Even before the digital tax issue arose, the Trump administration threatened to tax foreign car imports, which could hit British-made Jaguar, Land Rover (TAMO.NS), Mini (BMWG.DE), and Honda Civic hatchback (7267.T) cars.
Stiff U.S. trade demands include increased access for U.S. farm goods, concessions that will be difficult for Britain’s entrenched natural food culture to swallow.
The United States also wants Britain to change the way its National Health Service prices drugs and allow in more U.S. pharmaceuticals, which could prove politically unpopular for Johnson’s government.
Washington’s demand that London block Chinese telecoms equipment maker Huawei Technologies Co Ltd for national security reasons could also cloud talks.
Reaching a meaningful deal will be “exceedingly difficult,” said Jacob Funk Kirkegaard, a senior fellow at the Peterson Institute for International Economics in Washington. “There are very deep-rooted issues on which the United States and the UK are diametrically opposed.”
Differences over those and other issues meant three years of U.S.-European Union trade negotiations ran aground during the Obama administration.

CAR TARIFF THREAT

Tensions boiled over at the World Economic Forum in Davos, Switzerland.
Mnuchin raised the threat of car tariffs after Javid’s pledge to proceed with the digital services tax.
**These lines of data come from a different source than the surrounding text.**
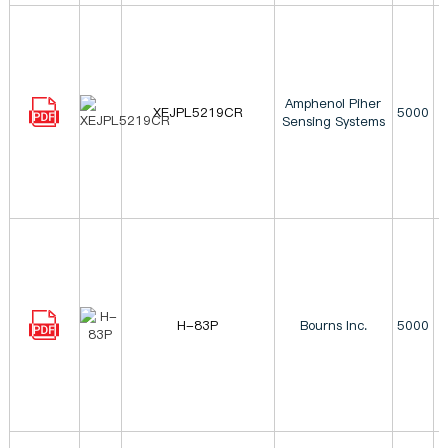
Amphenol Piher
XEJPL5219CR
5000
Sensing Systems
H-83P
Bourns Inc.
5000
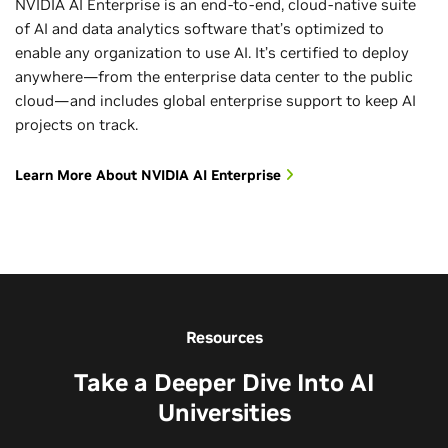
NVIDIA AI Enterprise is an end-to-end, cloud-native suite
of AI and data analytics software that’s optimized to
enable any organization to use AI. It’s certified to deploy
anywhere—from the enterprise data center to the public
cloud—and includes global enterprise support to keep AI
projects on track.
Learn More About NVIDIA AI Enterprise
Resources
Take a Deeper Dive Into AI
Universities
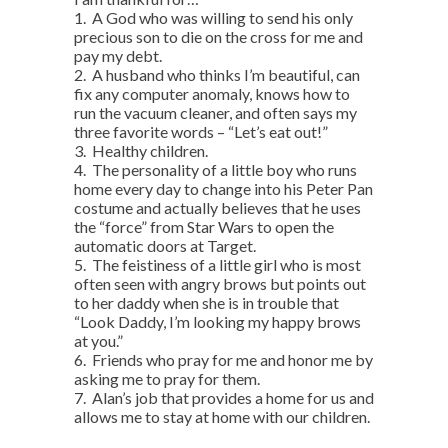
1. A God who was willing to send his only
precious son to die on the cross for me and
pay my debt.
2. A husband who thinks I’m beautiful, can
fix any computer anomaly, knows how to
run the vacuum cleaner, and often says my
three favorite words – “Let’s eat out!”
3. Healthy children.
4. The personality of a little boy who runs
home every day to change into his Peter Pan
costume and actually believes that he uses
the “force” from Star Wars to open the
automatic doors at Target.
5. The feistiness of a little girl who is most
often seen with angry brows but points out
to her daddy when she is in trouble that
“Look Daddy, I’m looking my happy brows
at you.”
6. Friends who pray for me and honor me by
asking me to pray for them.
7. Alan’s job that provides a home for us and
allows me to stay at home with our children.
If officials “just arbitrarily put taxes on our digital companies, we’ll consider arbitrarily putting taxes on car companies,” Mnuchin said.
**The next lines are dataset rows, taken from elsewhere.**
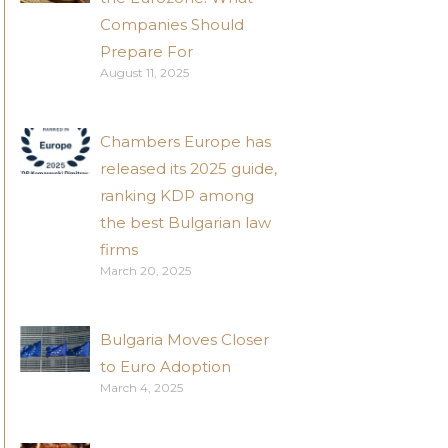
Companies Should
Prepare For
August 11, 2025
Chambers Europe has
released its 2025 guide,
ranking KDP among
the best Bulgarian law
firms
March 20, 2025
Bulgaria Moves Closer
to Euro Adoption
March 4, 2025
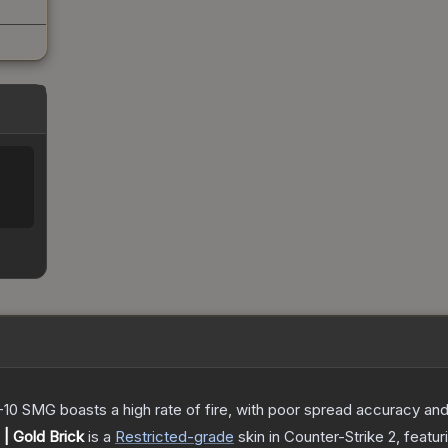
-10 SMG boasts a high rate of fire, with poor spread accuracy and 
| Gold Brick
is a
Restricted
-grade
skin
in Counter-Strike 2
, featu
British officials struck back.
“Let me be absolutely clear, UK tax policy is a matter for the UK chancellor, it’s not a matter for the U.S., it’s not a matter for the EU, it’s not a matter for anybody else,” Trade Minister Liz Truss said.
Britain exported $11 billion in passenger cars, engines, tires and other automotive components to the United States in 2018, the largest sector in a total of $127 billion in exports.
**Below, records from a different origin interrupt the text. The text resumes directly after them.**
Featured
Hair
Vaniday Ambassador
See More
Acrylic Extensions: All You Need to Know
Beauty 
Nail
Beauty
Eliminating the existing 2.5% U.S. car tariff and averting future auto tariffs will be a high priority for Britain in the talks.
Britain will also seek greater access to U.S. state and local public procurement contracts, and services such as U.S. coastal shipping. But those are areas governed by U.S. laws, and a trade agreement may not apply.

CHLORINE CHICKEN

The U.S. negotiating objectives published here last year by the U.S. Trade Representative's (USTR) office seek to grow U.S. farm exports to Britain.
That includes the removal of non-tariff barriers, such as restrictions on chlorine-treated chicken, genetically modified crops and hormone-treated meat. Such products are common in the United States but shunned in Britain.
The United States is also pressing for full market access for U.S. pharmaceutical products and medical devices. That would require changes to Britain’s NHS pricing restrictions, and could increase the cost of drugs in Britain.
In comments here to the USTR last year, a U.S. pharmaceutical trade group argued that the NHS' cost controls for pricing "innovative" drugs did not "recognize their value to patients and society."
That is not likely to sway British officials. “The NHS is a religion in the UK. That’s where the real red line is,” said Sam Lowe, a senior research fellow at the Centre for European Reform in London. “If the U.S. is saying: ‘Pay more for medicine,’ that’s quite difficult to get past the Treasury and the taxpayers.”
Some analysts say Washington’s best bet is a limited “Phase 1” deal with Britain, as was recently signed with China. Such an agreement would not likely require approval by the U.S. Congress.
That would provide short-term political victories for both Britain’s Johnson and Trump, said Lowe. Trump is seeking re-election in November.
A mini-deal could focus on financial services and convergence on some product and services regulations. It would fall far short of a deal that provides an alternative to Britain’s unfettered access to the European Union that both Trump and Johnson have promised.